### What the exercise asks:
Repeat the entire listing exactly. Omit all pictures.
--- START ---
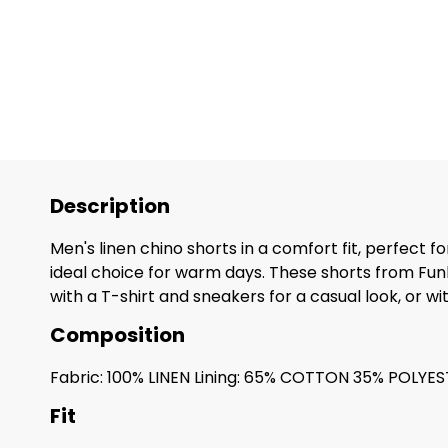
Description
Men's linen chino shorts in a comfort fit, perfect 
ideal choice for warm days. These shorts from Fun
with a T-shirt and sneakers for a casual look, or wi
Composition
Fabric: 100% LINEN Lining: 65% COTTON 35% POLYE
Fit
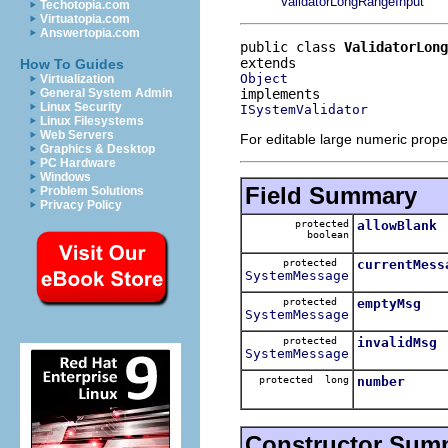
ValidatorLongRangeInput
Techotopia.com
Virtuatopia.com
Answertopia.com
public class 
ValidatorLong
How To Guides
Object
Virtualization
General System Admin
Linux Security
ISystemValidator
Linux Filesystems
Web Servers
For editable large numeric proper
Graphics & Desktop
PC Hardware
Windows
Field Summary
Problem Solutions
Privacy Policy
protected
allowBlank
boolean
protected
currentMess
SystemMessage
protected
emptyMsg
SystemMessage
protected
invalidMsg
SystemMessage
protected long
number
Constructor Sum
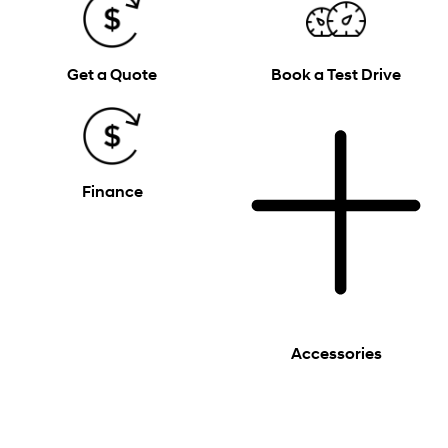
Get a Quote
Book a Test Drive
Finance
Accessories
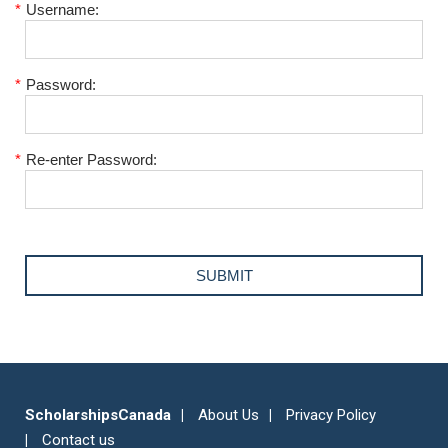
*
Username:
*
Password:
*
Re-enter Password:
ScholarshipsCanada
About Us
Privacy Policy
Contact us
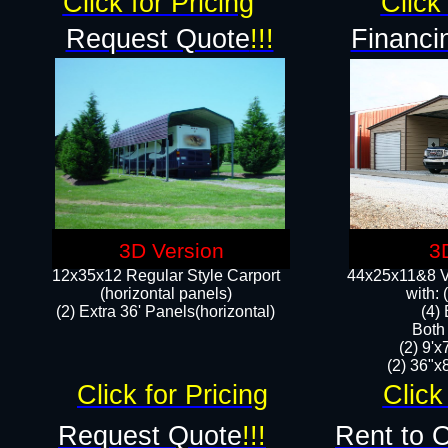
Click for Pricing
Click 
Request Quote
!!!
Financi
3D Version
3
12x35x12 Regular Style Carport
44x25x11&8 Ve
(horizontal panels)
with:
(2) Extra 36' Panels(horizontal)
(4)
Both
(2) 9'
(2) 36"x8
Click for Pricing
Click
Request Quote
!!!
Rent to 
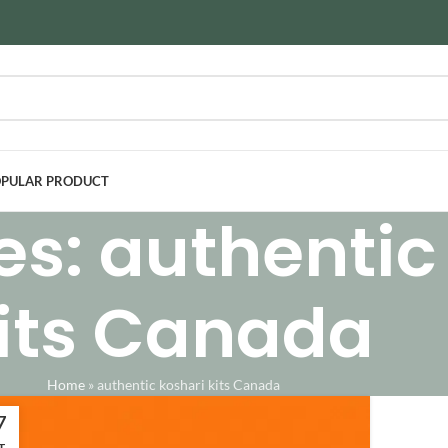
PULAR PRODUCT
es: authentic
its Canada
Home
»
authentic koshari kits Canada
7
T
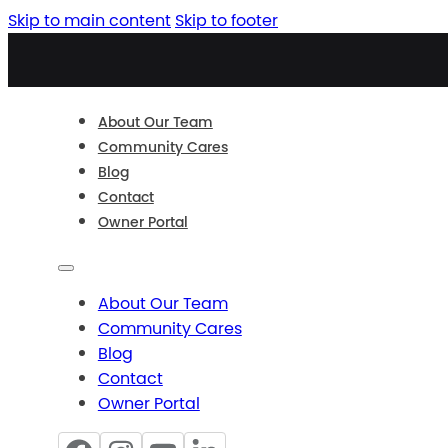
Skip to main content
Skip to footer
About Our Team
Community Cares
Blog
Contact
Owner Portal
About Our Team
Community Cares
Blog
Contact
Owner Portal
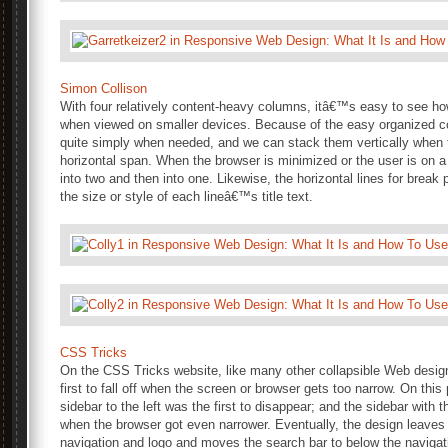
Simon Collison
With four relatively content-heavy columns, itâ€™s easy to see ho
when viewed on smaller devices. Because of the easy organized c
quite simply when needed, and we can stack them vertically when
horizontal span. When the browser is minimized or the user is on a 
into two and then into one. Likewise, the horizontal lines for break
the size or style of each lineâ€™s title text.
CSS Tricks
On the CSS Tricks website, like many other collapsible Web design
first to fall off when the screen or browser gets too narrow. On this 
sidebar to the left was the first to disappear; and the sidebar with
when the browser got even narrower. Eventually, the design leaves
navigation and logo and moves the search bar to below the navigat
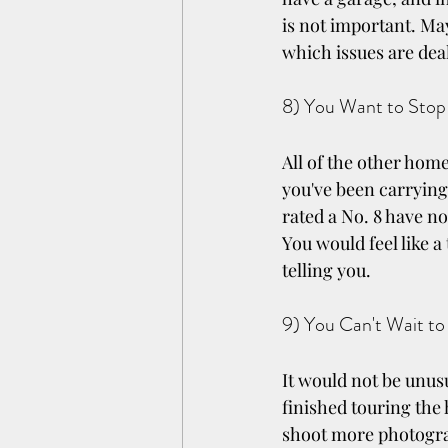
is not important. Ma
which issues are deal
8) You Want to Stop
All of the other home
you've been carrying
rated a No. 8 have n
You would feel like a 
telling you.
9) You Can't Wait to
It would not be unus
finished touring the 
shoot more photograp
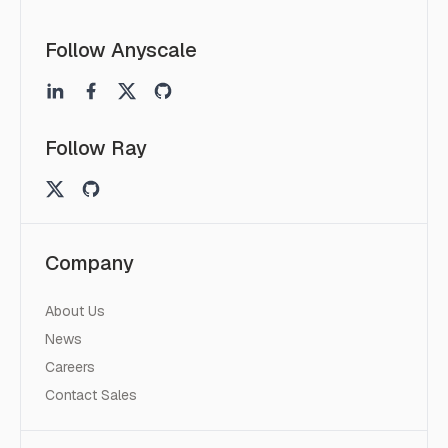
Follow Anyscale
Follow Ray
Company
About Us
News
Careers
Contact Sales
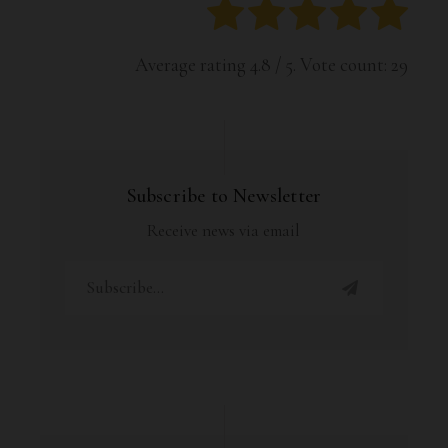
Average rating
4.8
/ 5. Vote count:
29
Subscribe to Newsletter
Receive news via email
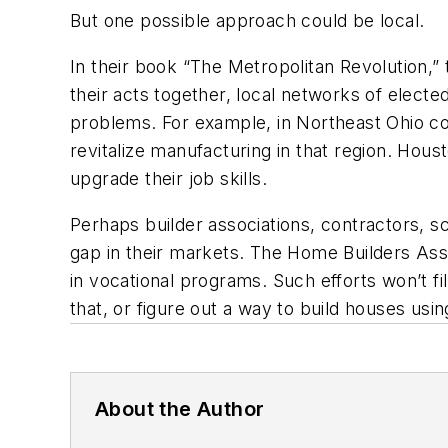
But one possible approach could be local.
In their book “The Metropolitan Revolution,” 
their acts together, local networks of electe
problems. For example, in Northeast Ohio coa
revitalize manufacturing in that region. Hou
upgrade their job skills.
Perhaps builder associations, contractors, sc
gap in their markets. The Home Builders Assoc
in vocational programs. Such efforts won’t fil
that, or figure out a way to build houses usin
About the Author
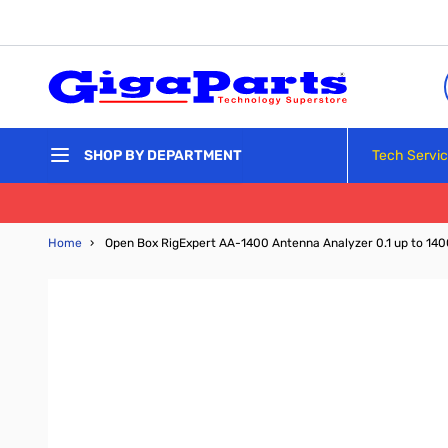
Skip to Content
Tech Servi
SHOP BY DEPARTMENT
Home
›
Open Box RigExpert AA-1400 Antenna Analyzer 0.1 up to 1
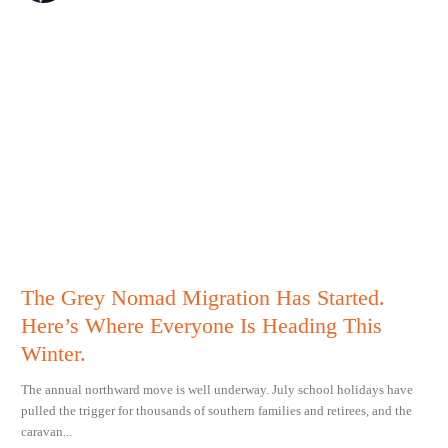
The Grey Nomad Migration Has Started.
Here’s Where Everyone Is Heading This
Winter.
The annual northward move is well underway. July school holidays have
pulled the trigger for thousands of southern families and retirees, and the
caravan...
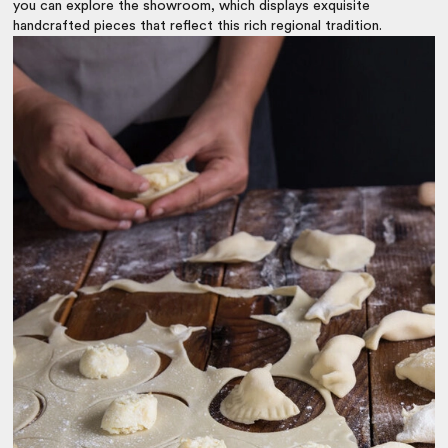
you can explore the showroom, which displays exquisite
handcrafted pieces that reflect this rich regional tradition.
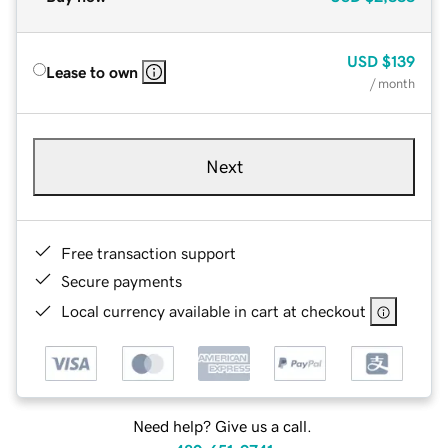
USD
$139
Lease to own
/ month
Next
Free transaction support
Secure payments
Local currency available in cart at checkout
Need help? Give us a call.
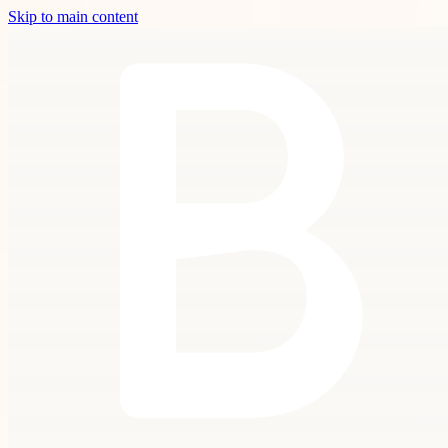
Skip to main content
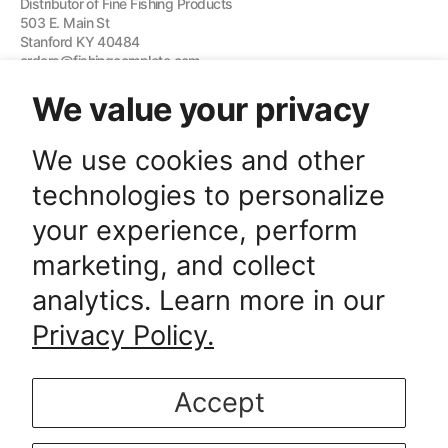
Distributor of Fine Fishing Products
503 E. Main St
Stanford KY 40484
orders@fishingcomplete.com
We value your privacy
Quick links
We use cookies and other
technologies to personalize
Subscription Here
your experience, perform
E-mail
marketing, and collect
SUBSCRIBE
analytics. Learn more in our
SUBSCRIBE
Interested in our fishing products? Sign up to be the first to receive new
releases and special promotions!
Privacy Policy.
Accept
© Copyright,
Fishing Complete
, 2026.
Powered by Shopify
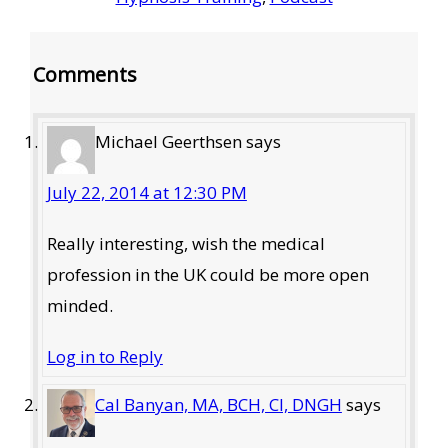
Reader
Comments
Interactions
Michael Geerthsen
says
July 22, 2014 at 12:30 PM
Really interesting, wish the medical
profession in the UK could be more open
minded.
Log in to Reply
Cal Banyan, MA, BCH, CI, DNGH
says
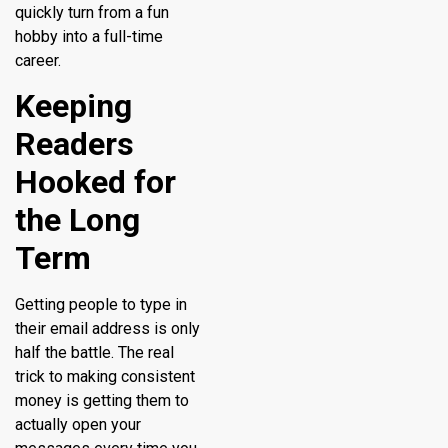
quickly turn from a fun
hobby into a full-time
career.
Keeping
Readers
Hooked for
the Long
Term
Getting people to type in
their email address is only
half the battle. The real
trick to making consistent
money is getting them to
actually open your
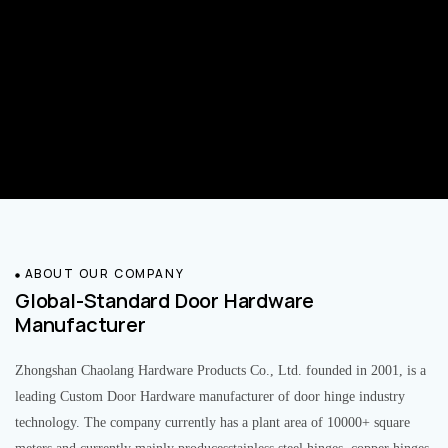
ABOUT OUR COMPANY
Global-Standard Door Hardware
Manufacturer
Zhongshan Chaolang Hardware Products Co., Ltd. founded in 2001, is a
leading Custom Door Hardware manufacturer of door hinge industry
technology. The company currently has a plant area of 10000+ square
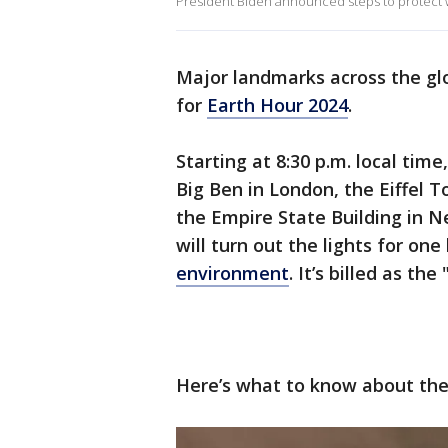
President Biden announced steps to protect 
Major landmarks across the gl
for
Earth Hour 2024
.
Starting at 8:30 p.m. local tim
Big Ben in London, the Eiffel 
the Empire State Building in 
will turn out the lights for one
environment
. It’s billed as th
Here’s what to know about the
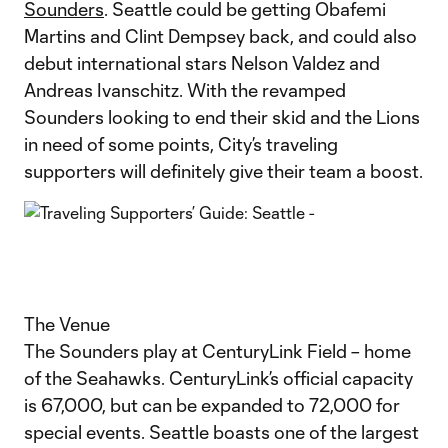
Sounders
. Seattle could be getting Obafemi
Martins and Clint Dempsey back, and could also
debut international stars Nelson Valdez and
Andreas Ivanschitz. With the revamped
Sounders looking to end their skid and the Lions
in need of some points, City’s traveling
supporters will definitely give their team a boost.
The Venue
The Sounders play at CenturyLink Field – home
of the Seahawks. CenturyLink’s official capacity
is 67,000, but can be expanded to 72,000 for
special events. Seattle boasts one of the largest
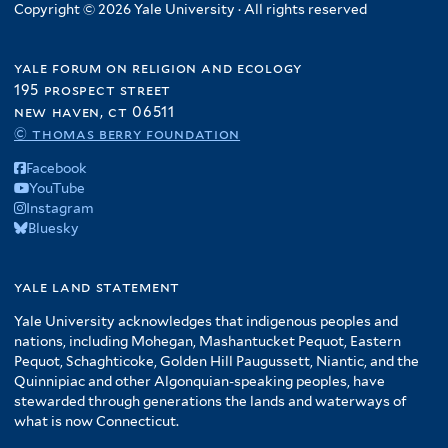
l
e
l
Copyright © 2026 Yale University · All rights reserved
f
r
t
r
t
i
e
e
l
yale forum on religion and ecology
r
r
t
195 prospect street
e
new haven, ct 06511
r
© thomas berry foundation
Facebook
YouTube
Instagram
Bluesky
yale land statement
Yale University acknowledges that indigenous peoples and
nations, including Mohegan, Mashantucket Pequot, Eastern
Pequot, Schaghticoke, Golden Hill Paugussett, Niantic, and the
Quinnipiac and other Algonquian-speaking peoples, have
stewarded through generations the lands and waterways of
what is now Connecticut.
--- END ---
### Response to the task:
Description
Men's linen chino shorts in a comfort fit, perfect 
ideal choice for warm days. These shorts from Fun
with a T-shirt and sneakers for a casual look, or wi
Composition
Fabric: 100% LINEN Lining: 65% COTTON 35% POLYE
Fit
ValidatorLongRangeInput
Techotopia.com
Virtuatopia.com
Answertopia.com
public class 
ValidatorLong
How To Guides
Object
Virtualization
General System Admin
Linux Security
ISystemValidator
Linux Filesystems
Web Servers
For editable large numeric proper
Graphics & Desktop
PC Hardware
Windows
Field Summary
Problem Solutions
Privacy Policy
protected
allowBlank
boolean
protected
currentMess
SystemMessage
protected
emptyMsg
SystemMessage
protected
invalidMsg
SystemMessage
protected long
number
Constructor Sum
Get a Quote
Book a Test Drive
Finance
Accessories
*
Username:
*
Password:
*
Re-enter Password:
ScholarshipsCanada
About Us
Privacy Policy
Contact us
Click for Pricing
Click 
Request Quote
!!!
Financi
3D Version
3
12x35x12 Regular Style Carport
44x25x11&8 Ve
(horizontal panels)
with:
(2) Extra 36' Panels(horizontal)
(4)
Both
(2) 9'
(2) 36"x8
Click for Pricing
Click
Request Quote
!!!
Rent to 
PULAR PRODUCT
es: authentic
its Canada
Home
»
authentic koshari kits Canada
7
T
Skip to main content
Skip to footer
About Our Team
Community Cares
Blog
Contact
Owner Portal
About Our Team
Community Cares
Blog
Contact
Owner Portal
Simon Collison
With four relatively content-heavy columns, itâ€™s easy to see ho
when viewed on smaller devices. Because of the easy organized c
quite simply when needed, and we can stack them vertically when
horizontal span. When the browser is minimized or the user is on a 
into two and then into one. Likewise, the horizontal lines for break
the size or style of each lineâ€™s title text.
CSS Tricks
On the CSS Tricks website, like many other collapsible Web design
first to fall off when the screen or browser gets too narrow. On this 
sidebar to the left was the first to disappear; and the sidebar with
when the browser got even narrower. Eventually, the design leaves
navigation and logo and moves the search bar to below the navigat
is not important. Ma
which issues are deal
8) You Want to Stop
All of the other home
you've been carrying
rated a No. 8 have n
You would feel like a 
telling you.
9) You Can't Wait to
It would not be unus
finished touring the 
shoot more photograp
Follow Anyscale
Follow Ray
Company
About Us
News
Careers
Contact Sales
Average rating
4.8
/ 5. Vote count:
29
Subscribe to Newsletter
Receive news via email
But one possible approach could be local.
In their book “The Metropolitan Revolution,” 
their acts together, local networks of electe
problems. For example, in Northeast Ohio coa
revitalize manufacturing in that region. Hou
upgrade their job skills.
Perhaps builder associations, contractors, sc
gap in their markets. The Home Builders Assoc
in vocational programs. Such efforts won’t fil
that, or figure out a way to build houses usin
About the Author
Skip to Content
Tech Servi
SHOP BY DEPARTMENT
Home
›
Open Box RigExpert AA-1400 Antenna Analyzer 0.1 up to 1
The Grey Nomad Migration Has Started.
Here’s Where Everyone Is Heading This
Winter.
The annual northward move is well underway. July school holidays have
pulled the trigger for thousands of southern families and retirees, and the
caravan...
you can explore the showroom, which displays exquisite
handcrafted pieces that reflect this rich regional tradition.
USD
$139
Lease to own
/ month
Next
Free transaction support
Secure payments
Local currency available in cart at checkout
Need help? Give us a call.
Skip to main content
Distributor of Fine Fishing Products
503 E. Main St
Stanford KY 40484
orders@fishingcomplete.com
We value your privacy
Quick links
We use cookies and other
technologies to personalize
Subscription Here
your experience, perform
E-mail
marketing, and collect
SUBSCRIBE
analytics. Learn more in our
SUBSCRIBE
Interested in our fishing products? Sign up to be the first to receive new
releases and special promotions!
Privacy Policy.
Accept
© Copyright,
Fishing Complete
, 2026.
Powered by Shopify
Reader
Comments
Interactions
Michael Geerthsen
says
July 22, 2014 at 12:30 PM
Really interesting, wish the medical
profession in the UK could be more open
minded.
Log in to Reply
Cal Banyan, MA, BCH, CI, DNGH
says
quickly turn from a fun
hobby into a full-time
career.
Keeping
Readers
Hooked for
the Long
Term
Getting people to type in
their email address is only
half the battle. The real
trick to making consistent
money is getting them to
actually open your
ABOUT OUR COMPANY
Global-Standard Door Hardware
Manufacturer
Zhongshan Chaolang Hardware Products Co., Ltd. founded in 2001, is a
leading Custom Door Hardware manufacturer of door hinge industry
technology. The company currently has a plant area of 10000+ square
President Biden announced steps to protect 
Major landmarks across the gl
for
Earth Hour 2024
.
Starting at 8:30 p.m. local tim
Big Ben in London, the Eiffel 
the Empire State Building in 
will turn out the lights for one
environment
. It’s billed as th
Here’s what to know about the
Sounders
. Seattle could be getting Obafemi
Martins and Clint Dempsey back, and could also
debut international stars Nelson Valdez and
Andreas Ivanschitz. With the revamped
Sounders looking to end their skid and the Lions
in need of some points, City’s traveling
supporters will definitely give their team a boost.
The Venue
The Sounders play at CenturyLink Field – home
of the Seahawks. CenturyLink’s official capacity
is 67,000, but can be expanded to 72,000 for
special events. Seattle boasts one of the largest
l
e
l
Copyright © 2026 Yale University · All rights reserved
f
r
t
r
t
i
e
e
l
yale forum on religion and ecology
r
r
t
195 prospect street
e
new haven, ct 06511
r
© thomas berry foundation
Facebook
YouTube
Instagram
Bluesky
yale land statement
Yale University acknowledges that indigenous peoples and
nations, including Mohegan, Mashantucket Pequot, Eastern
Pequot, Schaghticoke, Golden Hill Paugussett, Niantic, and the
Quinnipiac and other Algonquian-speaking peoples, have
stewarded through generations the lands and waterways of
what is now Connecticut.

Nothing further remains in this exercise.